FaastLane: Accelerating Function-as-a-Service Workflows

Function-as-a-service (FaaS) workflows implement application logic by interacting and exchanging data among a set of functions. Contemporary FaaS platforms execute each function of a workflow in separate containers, which contributes to latency. Faastlane minimizes function interaction latency by striving to execute functions of a workflow as threads within a single process of a container instance, easing data sharing via simple load/store instructions.
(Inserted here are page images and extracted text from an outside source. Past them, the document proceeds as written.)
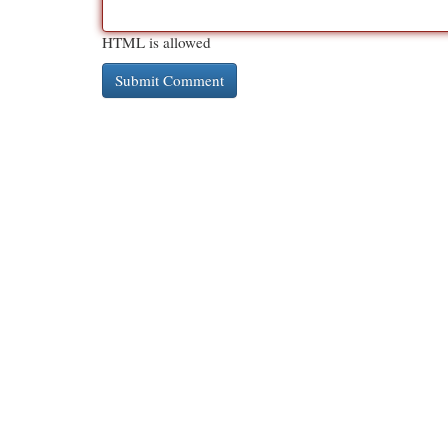
HTML is allowed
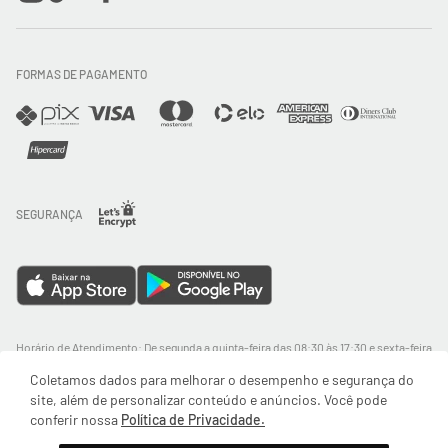
Trocas e Devoluções
FORMAS DE PAGAMENTO
Direito de Arrependimento
Política de Privacidade
Regras promocionais
SEGURANÇA
Horário de Atendimento: De segunda a quinta-feira das 08:30 às 17:30 e sexta-feira
até as 16:30, exceto feriados - Rua Alpont, 428 nível 2 - Bairro Capuava Mauá - São
Coletamos dados para melhorar o desempenho e segurança do
Paulo, CEP: 09380-115 - Valisere Comércio de Roupas e Acessórios Ltda - CNPJ:
57.484.768/0064-89
site, além de personalizar conteúdo e anúncios. Você pode
conferir nossa
Política de Privacidade.
© Body For Sure 2025 - Todos os direitos reservados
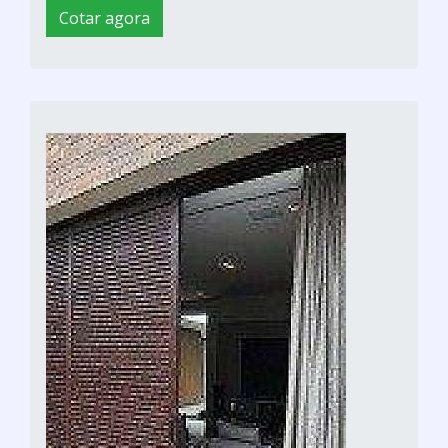
Cotar agora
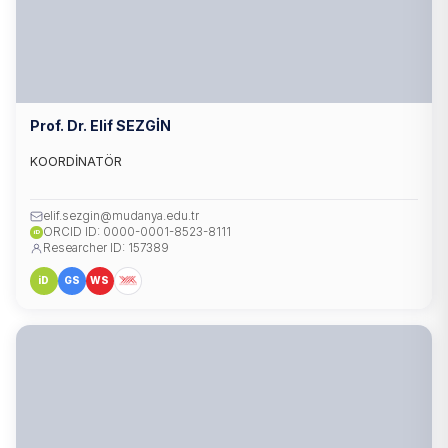
Prof. Dr. Elif SEZGİN
KOORDİNATÖR
elif.sezgin@mudanya.edu.tr
ORCID ID: 0000-0001-8523-8111
iD
Researcher ID: 157389
iD
GS
WS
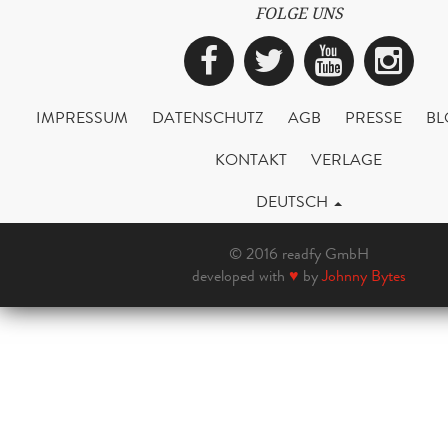
FOLGE UNS
Facebook
Twitter
YouTub
Ins
IMPRESSUM
DATENSCHUTZ
AGB
PRESSE
BL
KONTAKT
VERLAGE
DEUTSCH
© 2016 readfy GmbH
developed with
♥
by
Johnny Bytes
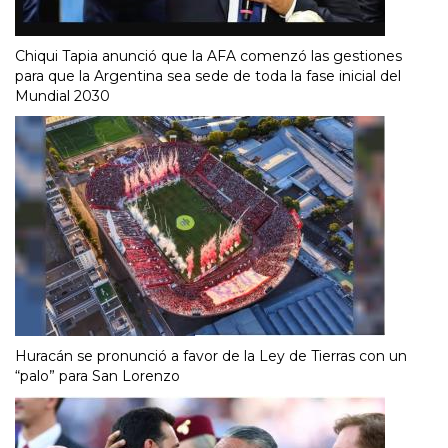
Chiqui Tapia anunció que la AFA comenzó las gestiones
para que la Argentina sea sede de toda la fase inicial del
Mundial 2030
Huracán se pronunció a favor de la Ley de Tierras con un
“palo” para San Lorenzo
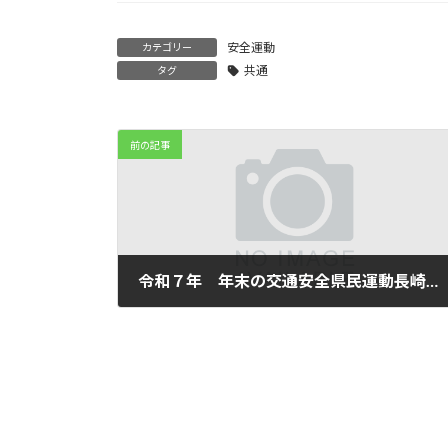
安全運動
カテゴリー
共通
タグ
前の記事
令和７年 年末の交通安全県民運動長崎市実施要綱
2025年12月11日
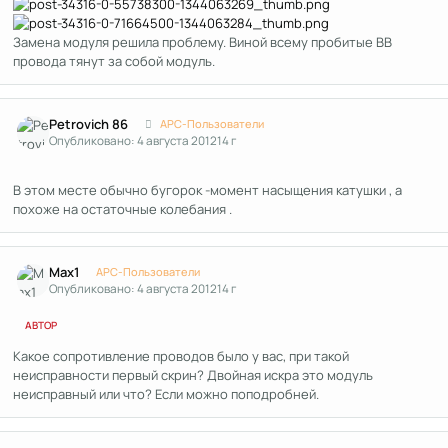
Замена модуля решила проблему. Виной всему пробитые ВВ
провода тянут за собой модуль.
Author stats
Petrovich 86
APC-Пользователи
Опубликовано:
4 августа 2012
14 г
В этом месте обычно бугорок -момент насыщения катушки , а
похоже на остаточные колебания .
Author stats
Max1
APC-Пользователи
Опубликовано:
4 августа 2012
14 г
АВТОР
Какое сопротивление проводов было у вас, при такой
неисправности первый скрин? Двойная искра это модуль
неисправный или что? Если можно поподробней.
Author stats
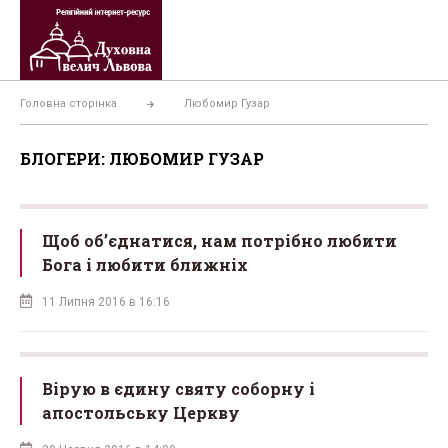
Перейти
до
вмісту
Головна сторінка
Любомир Гузар
БЛОГЕРИ: ЛЮБОМИР ГУЗАР
Щоб об’єднатися, нам потрібно любити
Бога і любити ближніх
11 Липня 2016 в 16:16
Вірую в єдину святу соборну і
апостольську Церкву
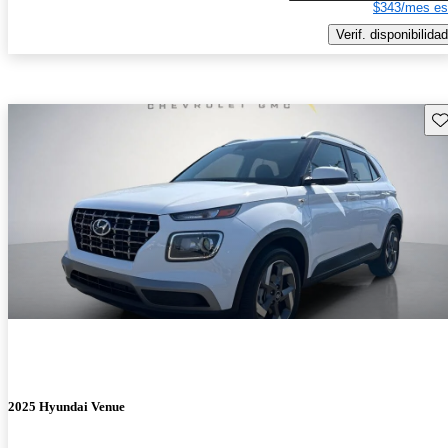
$343/mes es
Verif. disponibilidad
Gu
2025 Hyundai Venue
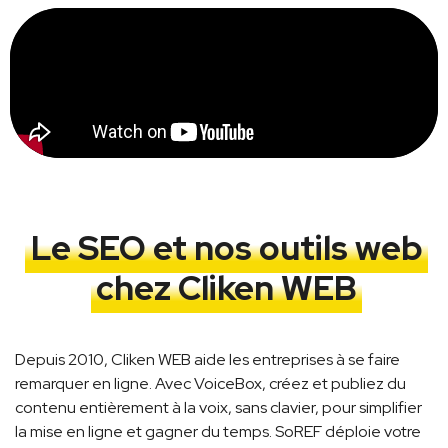
Le SEO et nos outils web
chez Cliken WEB
Depuis 2010, Cliken WEB aide les entreprises à se faire
remarquer en ligne. Avec VoiceBox, créez et publiez du
contenu entièrement à la voix, sans clavier, pour simplifier
la mise en ligne et gagner du temps. SoREF déploie votre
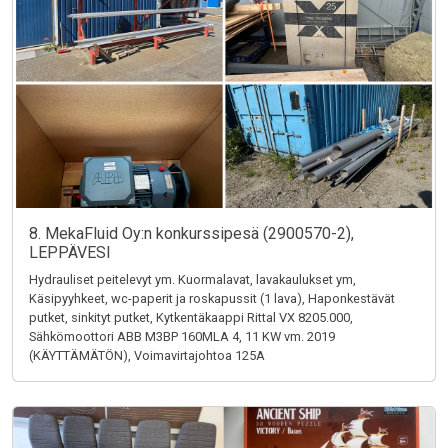
8. MekaFluid Oy:n konkurssipesä (2900570-2),
LEPPÄVESI
Hydrauliset peitelevyt ym. Kuormalavat, lavakaulukset ym,
Käsipyyhkeet, wc-paperit ja roskapussit (1 lava), Haponkestävät
putket, sinkityt putket, Kytkentäkaappi Rittal VX 8205.000,
Sähkömoottori ABB M3BP 160MLA 4, 11 KW vm. 2019
(KÄYTTÄMÄTÖN), Voimavirtajohtoa 125A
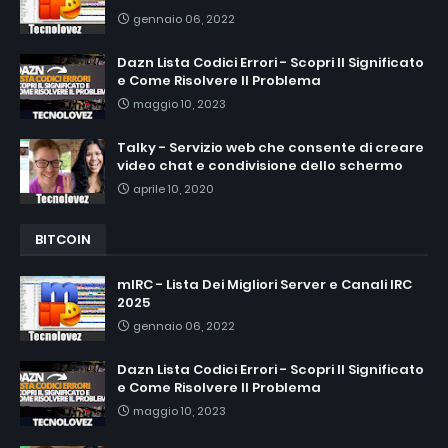
gennaio 06, 2022
Dazn Lista Codici Errori - Scopri Il Significato
e Come Risolvere Il Problema
maggio 10, 2023
Talky - Servizio web che consente di creare
video chat e condivisione dello schermo
aprile 10, 2020
BITCOIN
mIRC - Lista Dei Migliori Server e Canali IRC
2025
gennaio 06, 2022
Dazn Lista Codici Errori - Scopri Il Significato
e Come Risolvere Il Problema
maggio 10, 2023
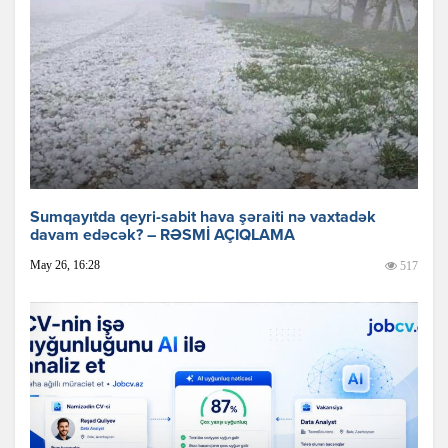
Sumqayıtda qeyri-sabit hava şəraiti nə vaxtadək
davam edəcək? – RƏSMİ AÇIQLAMA
May 26, 16:28
517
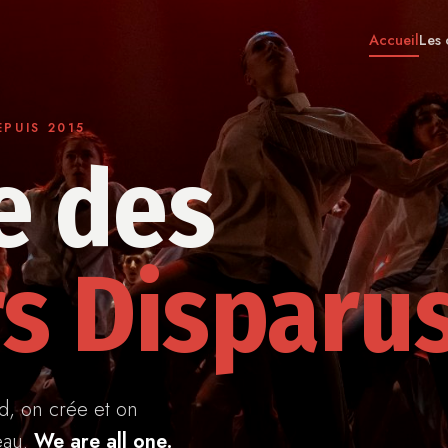
Accueil
Les 
PUIS 2015
e des
s Disparu
d, on crée et on
eau.
We are all one.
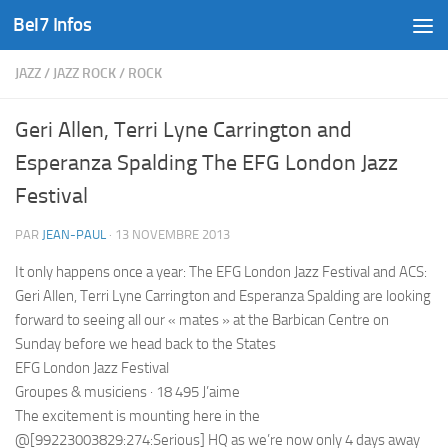
Bel7 Infos
Skip to content
JAZZ
/
JAZZ ROCK
/
ROCK
Geri Allen, Terri Lyne Carrington and
Esperanza Spalding The EFG London Jazz
Festival
PAR
JEAN-PAUL
·
13 NOVEMBRE 2013
It only happens once a year: The EFG London Jazz Festival and ACS:
Geri Allen, Terri Lyne Carrington and Esperanza Spalding are looking
forward to seeing all our « mates » at the Barbican Centre on
Sunday before we head back to the States
EFG London Jazz Festival
Groupes & musiciens · 18 495 J’aime
The excitement is mounting here in the
@[99223003829:274:Serious] HQ as we’re now only 4 days away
Faastlane also provides lightweight thread-level isolation domains using Intel Memory Protection Keys to isolate sensitive data. While threads ease sharing, implementations of languages such as Python and Node.js disallow concurrent thread execution. Faastlane identifies opportunities for parallelism in FaaS workflows and forks processes or spawns new container instances to concurrently execute parallel functions of a workflow. Faastlane accelerates workflow instances by up to 15×, and reduces function interaction latency by up to 99.95% compared to OpenWhisk.

References:

Swaroop Kotni, Ajay Nayak, Vinod Ganapathy, Arkaprava Basu, “Faastlane: Accelerating Function-as-a-Service Workflows”,  Published in Proceedings of the 2021 USENIX Annual Technical Conference (USENIX ATC 2021), July 14-16, 2021.